Like many desirable things in life, it's not the size, it's what you do with it that counts. After so many years in development, we all expected the new Zelda to be an absolute monster of a game. Sure enough, Nintendo proudly proclaims on the back of the box that Twilight Princess is "the biggest Zelda adventure of all time".
It's no idle boast - but is that enough of a selling point on its own? Zelda games are usually of such inspirational quality you don't even need a review. You've already made your mind up, right? You pre-ordered it months ago and will spend the entire weekend nailed to your sofa. Sleep isn't even on the menu.
But what about the floating voters out there? The millions of PlayStation faithful and Xbox devotees who've never bothered buying a Nintendo home system, but have a DS and like the idea of the Wii. What about those of you who keep hearing about how good the Zelda games are, but fear the 50, 60 hours of hard slog required to get through it? It's a fair point. We've said it many times: we'd rather play a consistently entertaining eight to ten-hour game than a sprawling 60-hour epic that's an endlessly padded-out slog.
Thankfully, Twilight Princess fires a bomb arrow at that theory. Sure, it's a massive game. A behemoth. Even if you rush through it and never get stuck, it's easily four to five times the size of most mainstream games currently topping the charts, and comes as a bit of a shock to the system as a result. Every time you think you're 'nearly finished', a whole new portion of the game reveals itself, but does so in such a way that you never feel exhausted or overwhelmed by the task at hand. Chances are, you'll have had such a great time that you'll only ever be grateful to Nintendo for not only packing in so much gameplay, but making it so consistent all the way through.

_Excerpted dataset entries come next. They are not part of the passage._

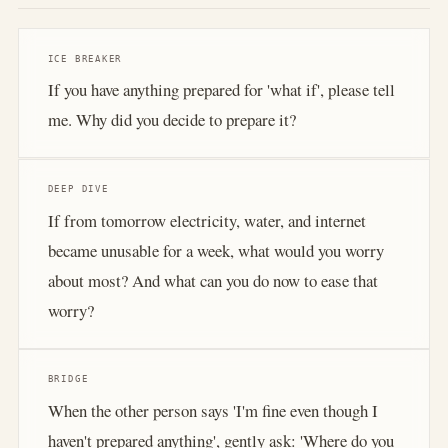
ICE BREAKER
If you have anything prepared for 'what if', please tell
me. Why did you decide to prepare it?
DEEP DIVE
If from tomorrow electricity, water, and internet
became unusable for a week, what would you worry
about most? And what can you do now to ease that
worry?
BRIDGE
When the other person says 'I'm fine even though I
haven't prepared anything', gently ask: 'Where do you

But Twilight Princess isn't simply consistent. Consistency can get boring if you're just slogging through doing the same thing over and over - no matter how good that piece of entertainment is. The real delight about the latest addition to the Zelda series is how skilfully the game's been broken down into delicious chunks - like discreet episodes that unfold, embellish the storyline, increase your abilities and keep twisting the gameplay into new shapes that make the progression exciting and enticing. There's always an incentive to keep going. There are always new things to discover.
On so many levels that matter Twilight Princess is an absolute masterpiece. No wonder it took so long to make.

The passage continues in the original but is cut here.